Demand for telephone service in country towns in the decade after the war was largely met by the installation of locally designed and manufactured CB exchanges, as automatic equipment was in short supply. Generally these exchanges had a capacity of 2000 lines, but in some cases this was extended to 3000 lines by increasing the height of the switchboards and in most cases there was a sleeve control trunk board in the same room and the subscribers' multiple was extended over the trunk positions.

A range of trunking and switching arrangements was developed for various types of country networks. Quite common was a single automatic exchange with three or four digit numbering and with access to an operator on level 0 and sometimes access to nearby manual exchanges on single digit codes. At the same time, a few cities developed networks of two or three exchanges, while another pattern was a ring of RAXs surrounding a town with open numbering between them. A different category was an automatic exchange near the periphery of a unit fee area and within unit fee distance of part, but not all, of that area and by judicious choice of codes and access barring, arrangements were usually made for automatic access for unit fee calls. Special arrangements were developed also for the larger industrial areas such as Wollongong.

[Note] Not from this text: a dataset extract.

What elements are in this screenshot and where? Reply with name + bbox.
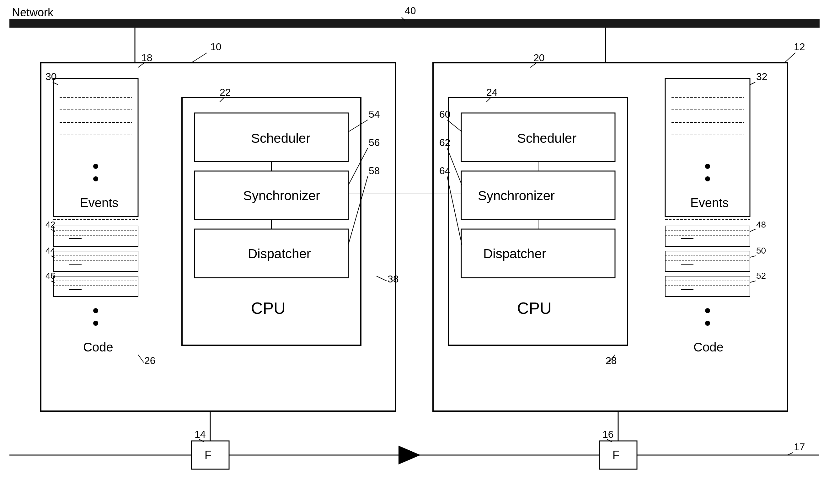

Rural areas continued to be served by a mixture of magneto exchanges and RAXs with between 700 and 800 step by step RAXs installed, before the introduction of ARK crossbar equipment in the nineteen-sixties. Efforts to find a cost effective substitute for PPE lines included trials with VHF radio, including a design by AWA, and a HF network based on Broken Hill was established with others later in the Northern Territory. Work was undertaken also to improve the performance of long multi-party PPE lines by the development by the Laboratory of special ringing equipment and 'press to talk' amplifiers. Another contribution by the Laboratories was the design and manufacture of a single channel carrier system for the earth circuit iron wire trunk line between Normanton and Burketown in 1959, using transistorised equipment. In Queensland, after trials with imported remotely controlled magneto exchanges, a local design was developed with an eventual total of 570 subscribers on 55 remotely controlled exchanges in difficult service areas.[26]

Figure 16

16 Typical small country switchboard

During the period the trunk system progressed towards single operator control of calls, generally based on 2VF signalling but with a range of other methods employed, with progress depending on factors such as availability of sufficient trunk lines, automatic trunk switching facilities and automatic local exchanges. The process had begun in Melbourne when a semi-automatic trunk exchange was brought into service during the war years, one of the first in the world, and its performance attracted international interest, but no provision was made for automatic transit switching at that time.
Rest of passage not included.